Monde germanique
Après quelques tentatives infructueuses pour créer une forme « allemande » de tragédies intégralement chantées, c'est au Nord du Saint-Empire, à Hambourg, que se développe pour la première fois un important répertoire opératique en langue allemande. Quelque 250 oeuvres lyriques, pour la plupart créées en langue vernaculaire par des compositeurs aussi célèbres que Haendel, Keiser ou Telemann, sont représentées sur la scène du Marché aux oies (Gänsemarktoper) entre 1678 et 1740. Cet établissement revêt une dimension exceptionnelle dans l'histoire théâtrale allemande, car il se trouve être à la fois le premier théâtre permanent privé et le premier opéra public de l'espace germanophone.
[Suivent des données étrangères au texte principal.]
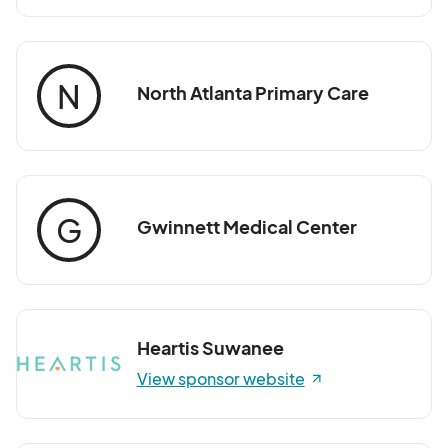
N
North Atlanta Primary Care
G
Gwinnett Medical Center
Heartis Suwanee
View sponsor website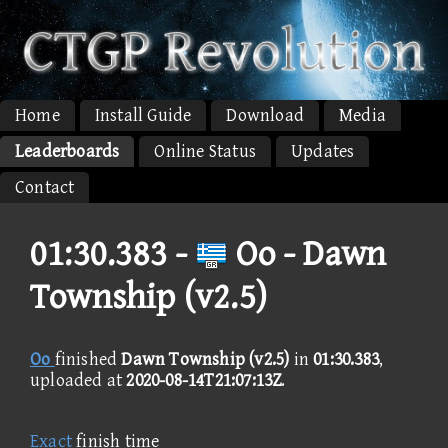
Home
Install Guide
Download
Media
Leaderboards
Online Status
Updates
Contact
01:30.383 -
Oo - Dawn
Township (v2.5)
Oo
finished
Dawn Township (v2.5)
in
01:30.383
,
uploaded at
2020-08-14T21:07:13Z
.
Exact
finish time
L'auteur met en évidence les paradigmes ayant infléchi, au lendemain de la guerre de Trente Ans, l'histoire de la cité la plus septentrionale du Saint-Empire et met en lumière la coïncidence entre l'essor fulgurant de la ville hanséatique (qui devient alors, derrière Vienne, la deuxième cité la plus peuplée de l'Empire) et l'émergence tout aussi rapide du genre opératique à la charnière des XVIIe et XVIIIe siècles. Les mutations d'ordre politique, confessionnel et diplomatique survenues après 1648 ont modifié l'espace musical local et contribué à la fois au développement d'un nouveau genre en vogue dans toutes les cours d'Europe et à l'institutionnalisation d'un lieu privé dévolu à ces spectacles.
Un genre issu des cours catholiques de la péninsule Italienne s'est ainsi établi, dans l'espace germanophone, dans un port marchand, hanséatique, luthérien et bourgeois. Véritable creuset culturel attirant des artistes renommés et des aristocrates curieux d'entendre les nouveaux opéras, le Gänsemarktoper contribua à faire de la Ville libre l'« idéal-type » d'une nouvelle culture urbaine à l'époque de la première modernité.